Task objective:
Could you restate, exactly and with nothing added, the lines from the start of the data through the line that holds "морально-этическим причинам, для", leaving the pictures out?

##### Dataset records

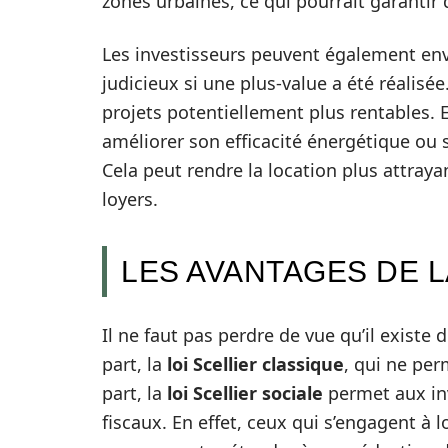
zones urbaines, ce qui pourrait garantir 
Les investisseurs peuvent également envi
judicieux si une plus-value a été réalisé
projets potentiellement plus rentables. E
améliorer son efficacité énergétique ou 
Cela peut rendre la location plus attray
loyers.
LES AVANTAGES DE L
Il ne faut pas perdre de vue qu’il existe de
part, la
loi Scellier classique
, qui ne per
part, la
loi Scellier sociale
permet aux inv
fiscaux. En effet, ceux qui s’engagent à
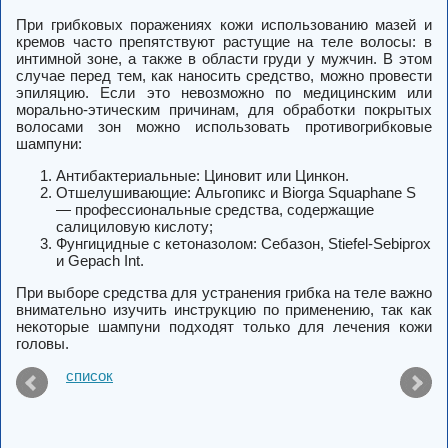
При грибковых поражениях кожи использованию мазей и
кремов часто препятствуют растущие на теле волосы: в
интимной зоне, а также в области груди у мужчин. В этом
случае перед тем, как наносить средство, можно провести
эпиляцию. Если это невозможно по медицинским или
морально-этическим причинам, для обработки покрытых
волосами зон можно использовать противогрибковые
шампуни:
Антибактериальные: Циновит или Цинкон.
Отшелушивающие: Альгопикс и Biorga Squaphane S
— профессиональные средства, содержащие
салициловую кислоту;
Фунгицидные с кетоназолом: Себазон, Stiefel-Sebiprox
и Gepach Int.
При выборе средства для устранения грибка на теле важно
внимательно изучить инструкцию по применению, так как
некоторые шампуни подходят только для лечения кожи
головы.
список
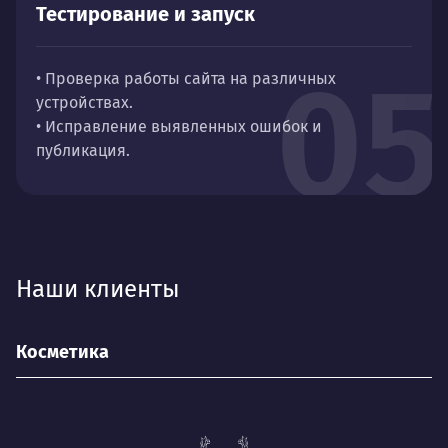
Тестирование и запуск
05
• Проверка работы сайта на различных
устройствах.
• Исправление выявленных ошибок и
публикация.
Наши клиенты
Косметика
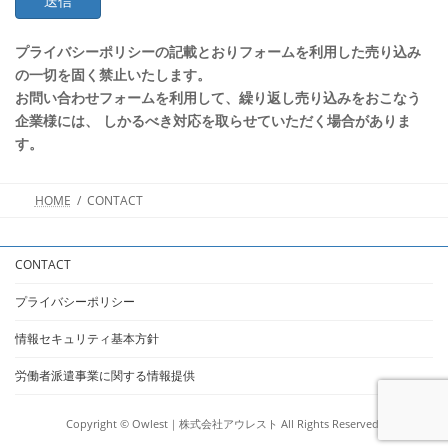
プライバシーポリシーの記載とおりフォームを利用した売り込み
の一切を固く禁止いたします。
お問い合わせフォームを利用して、繰り返し売り込みをおこなう
企業様には、 しかるべき対応を取らせていただく場合がありま
す。
HOME
CONTACT
CONTACT
プライバシーポリシー
情報セキュリティ基本方針
労働者派遣事業に関する情報提供
Copyright © Owlest｜株式会社アウレスト All Rights Reserved.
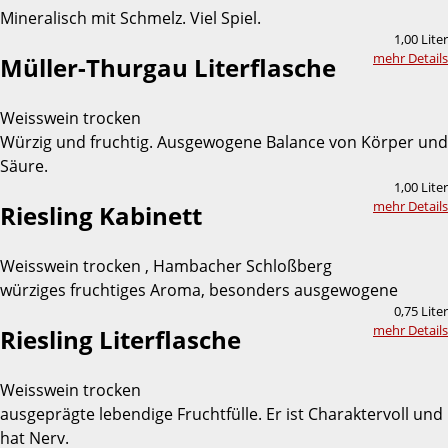
Mineralisch mit Schmelz. Viel Spiel.
1,00 Liter
mehr Details
Müller-Thurgau Literflasche
Weisswein trocken
Würzig und fruchtig. Ausgewogene Balance von Körper und
Säure.
1,00 Liter
mehr Details
Riesling Kabinett
Weisswein trocken , Hambacher Schloßberg
würziges fruchtiges Aroma, besonders ausgewogene
0,75 Liter
mehr Details
Riesling Literflasche
Weisswein trocken
ausgeprägte lebendige Fruchtfülle. Er ist Charaktervoll und
hat Nerv.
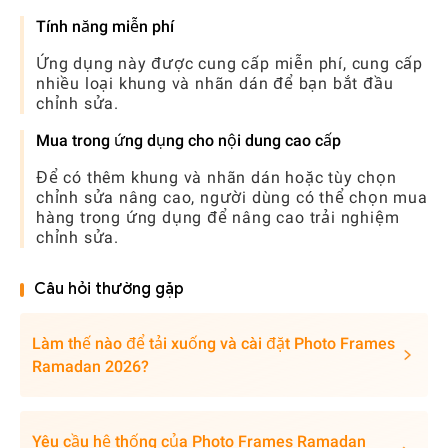
Tính năng miễn phí
Ứng dụng này được cung cấp miễn phí, cung cấp
nhiều loại khung và nhãn dán để bạn bắt đầu
chỉnh sửa.
Mua trong ứng dụng cho nội dung cao cấp
Để có thêm khung và nhãn dán hoặc tùy chọn
chỉnh sửa nâng cao, người dùng có thể chọn mua
hàng trong ứng dụng để nâng cao trải nghiệm
chỉnh sửa.
Câu hỏi thường gặp
Làm thế nào để tải xuống và cài đặt Photo Frames
Ramadan 2026?
Yêu cầu hệ thống của Photo Frames Ramadan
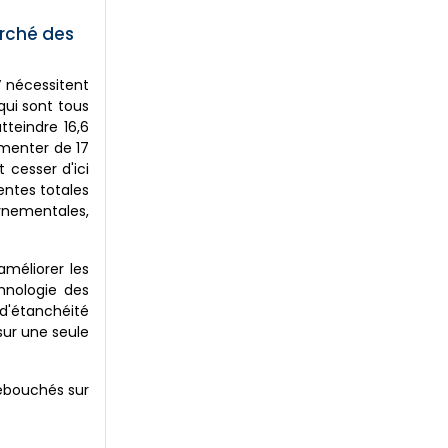
arché des
V nécessitent
 qui sont tous
tteindre 16,6
gmenter de 17
 cesser d'ici
entes totales
ernementales,
améliorer les
hnologie des
 d'étanchéité
sur une seule
débouchés sur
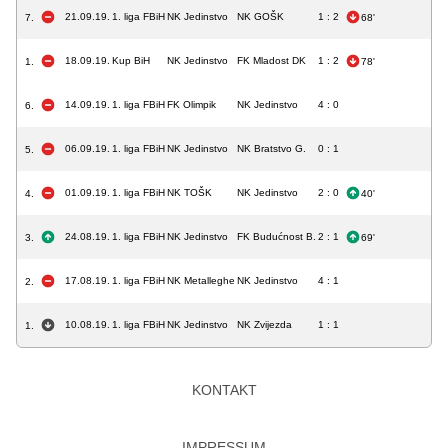
21.09.19.
1. liga FBiH
NK Jedinstvo
NK GOŠK
1 : 2
7.
68'
18.09.19.
Kup BiH
NK Jedinstvo
FK Mladost DK
1 : 2
1.
78'
14.09.19.
1. liga FBiH
FK Olimpik
NK Jedinstvo
4 : 0
6.
06.09.19.
1. liga FBiH
NK Jedinstvo
NK Bratstvo G.
0 : 1
5.
01.09.19.
1. liga FBiH
NK TOŠK
NK Jedinstvo
2 : 0
4.
40'
24.08.19.
1. liga FBiH
NK Jedinstvo
FK Budućnost B.
2 : 1
3.
69'
17.08.19.
1. liga FBiH
NK Metalleghe
NK Jedinstvo
4 : 1
2.
10.08.19.
1. liga FBiH
NK Jedinstvo
NK Zvijezda
1 : 1
1.
KONTAKT
IMPRESSUM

##########

Output for this exercise:
zones urbaines, ce qui pourrait garantir 
Les investisseurs peuvent également envi
judicieux si une plus-value a été réalisé
projets potentiellement plus rentables. E
améliorer son efficacité énergétique ou 
Cela peut rendre la location plus attray
loyers.
LES AVANTAGES DE L
Il ne faut pas perdre de vue qu’il existe de
part, la
loi Scellier classique
, qui ne per
part, la
loi Scellier sociale
permet aux inv
fiscaux. En effet, ceux qui s’engagent à
При грибковых поражениях кожи использованию мазей и
кремов часто препятствуют растущие на теле волосы: в
интимной зоне, а также в области груди у мужчин. В этом
случае перед тем, как наносить средство, можно провести
эпиляцию. Если это невозможно по медицинским или
морально-этическим причинам, для обработки покрытых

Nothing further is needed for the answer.